[PROVIDED INFORMATION Boundary: Start]

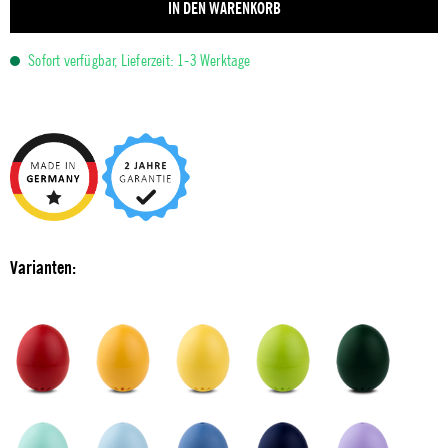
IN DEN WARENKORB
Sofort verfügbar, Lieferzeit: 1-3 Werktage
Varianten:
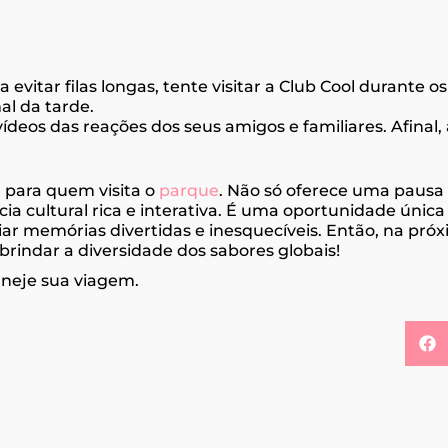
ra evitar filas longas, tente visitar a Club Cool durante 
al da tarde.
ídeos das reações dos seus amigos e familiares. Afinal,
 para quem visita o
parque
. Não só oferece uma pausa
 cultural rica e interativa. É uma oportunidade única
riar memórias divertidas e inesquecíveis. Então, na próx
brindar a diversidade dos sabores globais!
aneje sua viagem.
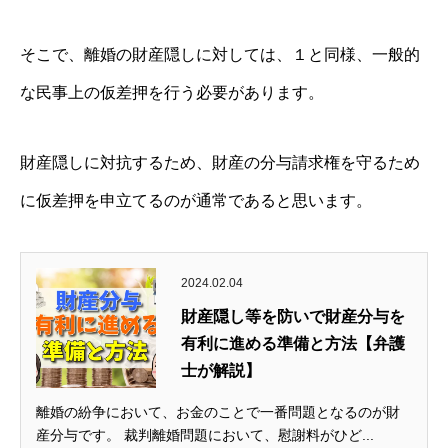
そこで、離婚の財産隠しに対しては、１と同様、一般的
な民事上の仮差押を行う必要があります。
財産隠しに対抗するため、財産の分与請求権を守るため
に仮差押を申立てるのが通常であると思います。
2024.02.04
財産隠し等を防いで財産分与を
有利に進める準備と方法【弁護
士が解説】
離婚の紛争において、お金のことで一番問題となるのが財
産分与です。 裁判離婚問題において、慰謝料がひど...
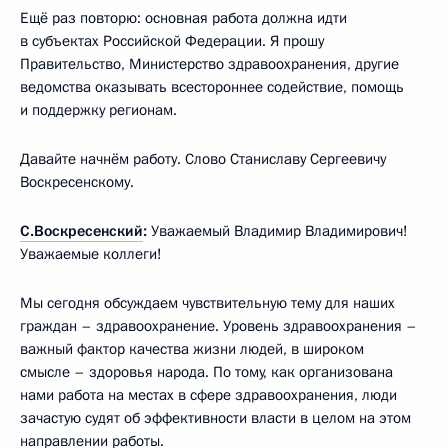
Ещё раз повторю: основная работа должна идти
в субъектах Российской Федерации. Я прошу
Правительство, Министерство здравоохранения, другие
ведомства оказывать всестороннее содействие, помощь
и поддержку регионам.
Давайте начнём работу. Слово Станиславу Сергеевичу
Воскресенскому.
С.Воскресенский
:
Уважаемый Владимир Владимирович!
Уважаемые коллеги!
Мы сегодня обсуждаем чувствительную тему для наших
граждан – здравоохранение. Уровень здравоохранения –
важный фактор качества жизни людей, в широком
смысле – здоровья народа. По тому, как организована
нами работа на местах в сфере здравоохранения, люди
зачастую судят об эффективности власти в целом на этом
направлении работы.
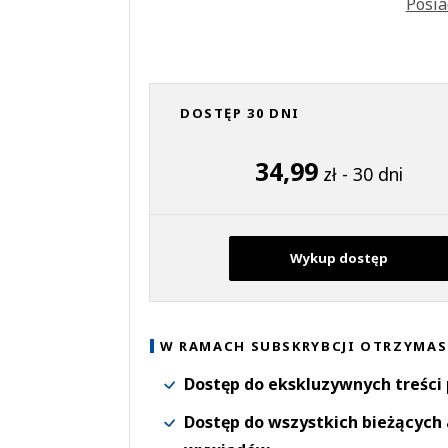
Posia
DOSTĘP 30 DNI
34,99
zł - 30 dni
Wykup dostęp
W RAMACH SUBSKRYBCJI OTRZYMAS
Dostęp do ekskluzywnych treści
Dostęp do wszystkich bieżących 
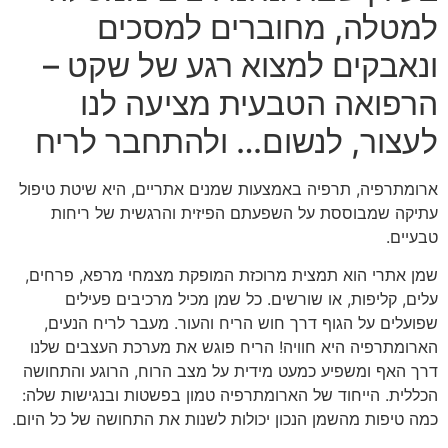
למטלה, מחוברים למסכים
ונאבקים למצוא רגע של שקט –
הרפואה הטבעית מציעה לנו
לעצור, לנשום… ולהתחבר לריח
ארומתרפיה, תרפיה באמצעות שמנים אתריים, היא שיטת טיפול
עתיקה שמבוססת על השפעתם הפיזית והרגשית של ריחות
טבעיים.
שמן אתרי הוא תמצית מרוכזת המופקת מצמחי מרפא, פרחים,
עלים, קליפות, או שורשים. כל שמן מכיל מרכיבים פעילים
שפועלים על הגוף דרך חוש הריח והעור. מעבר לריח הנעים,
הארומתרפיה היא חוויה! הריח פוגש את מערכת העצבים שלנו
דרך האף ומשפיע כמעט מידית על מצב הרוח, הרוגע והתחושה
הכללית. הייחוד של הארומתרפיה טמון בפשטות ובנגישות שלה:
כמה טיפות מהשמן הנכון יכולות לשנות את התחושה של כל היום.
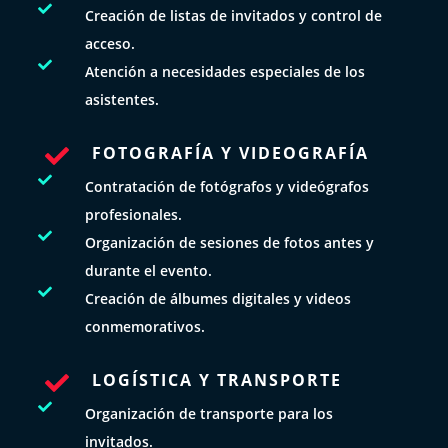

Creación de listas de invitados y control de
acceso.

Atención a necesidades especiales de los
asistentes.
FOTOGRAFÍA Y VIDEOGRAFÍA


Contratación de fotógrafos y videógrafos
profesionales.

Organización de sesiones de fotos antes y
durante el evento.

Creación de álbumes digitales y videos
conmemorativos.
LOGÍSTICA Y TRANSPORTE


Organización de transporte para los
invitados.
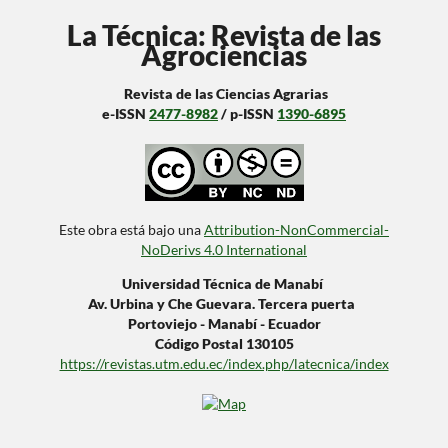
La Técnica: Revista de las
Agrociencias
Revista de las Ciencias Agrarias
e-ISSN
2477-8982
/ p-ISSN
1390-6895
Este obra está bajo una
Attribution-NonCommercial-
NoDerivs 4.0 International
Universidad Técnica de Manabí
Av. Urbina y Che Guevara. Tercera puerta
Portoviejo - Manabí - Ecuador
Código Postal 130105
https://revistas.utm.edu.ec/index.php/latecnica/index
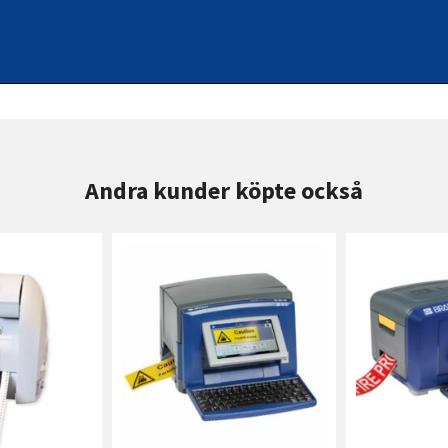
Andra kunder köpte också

[PROVIDED INFORMATION Boundary: End]

*WORK REQUIRED*
Leaving pictures out, output the lines of the data above from the one with "הארומתרפיה היא חוויה!" through the one with "Organización de sesiones de fotos antes y", word for word.

*ANSWER SPACE*
הארומתרפיה היא חוויה! הריח פוגש את מערכת העצבים שלנו
דרך האף ומשפיע כמעט מידית על מצב הרוח, הרוגע והתחושה
הכללית. הייחוד של הארומתרפיה טמון בפשטות ובנגישות שלה:
כמה טיפות מהשמן הנכון יכולות לשנות את התחושה של כל היום.

Creación de listas de invitados y control de
acceso.

Atención a necesidades especiales de los
asistentes.
FOTOGRAFÍA Y VIDEOGRAFÍA


Contratación de fotógrafos y videógrafos
profesionales.

Organización de sesiones de fotos antes y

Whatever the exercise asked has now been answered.